I promised some multi-node scaling tests of the LiFeSiO4 128-atom job in the previous post. Here they come! The choice of NPAR is of particular interest. Do the old rules of `NPAR=compute nodes`

or `NPAR=sqrt(number of MPI ranks)`

still apply here?

To recap: when running on one node, I found that `NPAR=3`

with 24 cores per compute node and a special MPI process binding scheme (round-robin over NUMA zones) gave the best performance. To check if it still applies across nodes, I ran a full characterization again, but this time with 2 compute nodes. In total, this was 225 calculations!

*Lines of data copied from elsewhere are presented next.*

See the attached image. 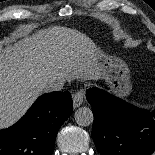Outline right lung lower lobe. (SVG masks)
Here are the masks:
<instances>
[{
  "mask_svg": "<svg viewBox=\"0 0 155 155\" xmlns=\"http://www.w3.org/2000/svg\"><path fill=\"white\" fill-rule=\"evenodd\" d=\"M72 107L68 91L40 96L16 124L0 130V155H51L57 132Z\"/></svg>",
  "mask_w": 155,
  "mask_h": 155,
  "instance_id": "obj_1",
  "label": "right lung lower lobe"
}]
</instances>
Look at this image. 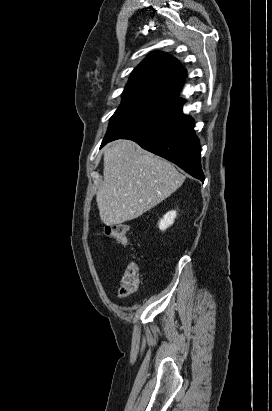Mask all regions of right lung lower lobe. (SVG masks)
<instances>
[{
	"label": "right lung lower lobe",
	"mask_w": 272,
	"mask_h": 411,
	"mask_svg": "<svg viewBox=\"0 0 272 411\" xmlns=\"http://www.w3.org/2000/svg\"><path fill=\"white\" fill-rule=\"evenodd\" d=\"M183 108L126 136L142 148L177 164L191 176L204 181L200 162V142L194 132V120ZM115 137L105 136L102 146Z\"/></svg>",
	"instance_id": "obj_1"
}]
</instances>
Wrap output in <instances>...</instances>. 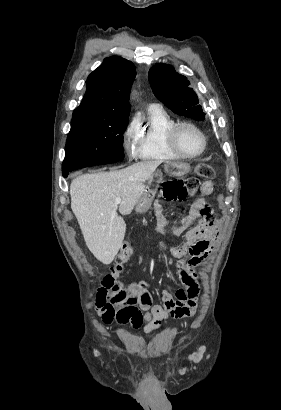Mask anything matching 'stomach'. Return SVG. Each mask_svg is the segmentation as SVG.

Inspecting the data points shows us that the same approach comes out winning again. Using 24 cores/compute node is still much more effective (+30%) than using all the cores, and `NPAR=6`

is the best choice. Specifying process binding is essential, but the choice of a particular scheme does not influence as much as in the single node case, presumably because some of the load imbalance now happens in between nodes, which we cannot address this way.

From this I conclude that a reasonable scheme for choosing NPAR indeed seems to be:

```
NPAR = 3 * compute nodes
```

Or, if we have a recent version of VASP:

```
NCORE = 8
```

The “RR-NUMA” process binding has to be specified explicitly when you start VASP on Abisko:

```
srun --cpu_bind=map_cpu=0,6,12,18,24,30,36,42,2,8,14,20,26,32,38,44,4,10,16,22,28,34,40,46 /path/to/vasp
```

When using these settings, the parallel scaling for 1-8 compute nodes looks decent up to 4 compute nodes:

Remember that each node has 48 cores, of which we are using 24 cores, so 4 nodes = 96 MPI ranks. We get a top speed of about 30 Jobs/h. But what does this mean? It seems appropriate to elaborate on the choice of units here, as I have gotten questions about why I measure the speed like this instead of using wall time as a proxy for speed. The reasons is that you could interpret the “Speed” value on the y-axis as **the number of geometry optimization steps you could run in one hour of wall time** on the cluster. This is something which is directly relevant when doing production calculations.

For reference, we can compare the speeds above with Triolith. On Triolith, the same job (but with 512 bands instead of 480) tops out at about 38 Jobs/h with 16 compute nodes and 256 ranks. So the parallel scaling looks a bit weak compared Triolith, but the absolute time to solution is still good.